Any response? Or is the question too fanciful and silly even for discussion? Please advise.
Yes.
Yes. From an originalist standpoint, you ask, "Is this the sort of thing the government might issue to its own soldiers?" Is it, in Tench Coxe's words, part of "Their swords, and every other terrible implement of the soldier"?
No, it does not appear that the military issue soldiers abortion tools so that they may perform abortions in the course of their duties.
In fact, if you told a soldier, "Go perform an abortion on that member of the enemy!", I suspect it would be a war crime.
RE: "Yes. From an originalist standpoint, you ask, 'Is this the sort of thing the government might issue to its own soldiers?'"
OK, but isn't that exactly the kind of reasoning which SCOTUS (Scalia) rejected in DC v. Heller? Wasn't one of the points of Heller that henceforth it no longer matters what an army or militia would or would not use? That the right to keep and bear arms would henceforth be an individual right, not a right of any particular military or paramilitary organization and not dependent on the preferences of any?
AND
RE: "In fact, if you told a soldier, "Go perform an abortion on that member of the enemy!", I suspect it would be a war crime."

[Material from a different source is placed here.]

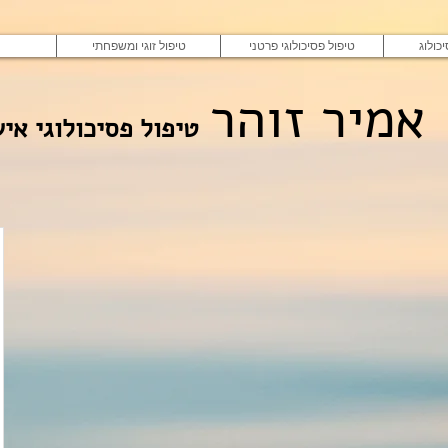
כולוג
טיפול פסיכולוגי פרטני
טיפול זוגי ומשפחתי
אמיר זוהר
טיפול פסיכולוגי איש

What if you told the soldier: "Go ask that member of the enemy whether she wants, or would like, you to perform an abortion on her, and if she answers "yes, please", THEN do one!"? Would that be a war crime?
The 4th Amendment guarantees a freedom from unreasonable searches and seizures. It does not guaranty privacy period, for any and all one's papers.
Why cannot the abortion ruling guaranty a woman a reasonable amount of privacy and cut off abortion prior to viability? Why not at 15 weeks? According to Planned Parenthood, something over 92% of all abortions take place within this period. Few woman are obviously pregnant, their privacy would be preserved.
This assumes an allowance for the woman's physical health, and her life being exceptions.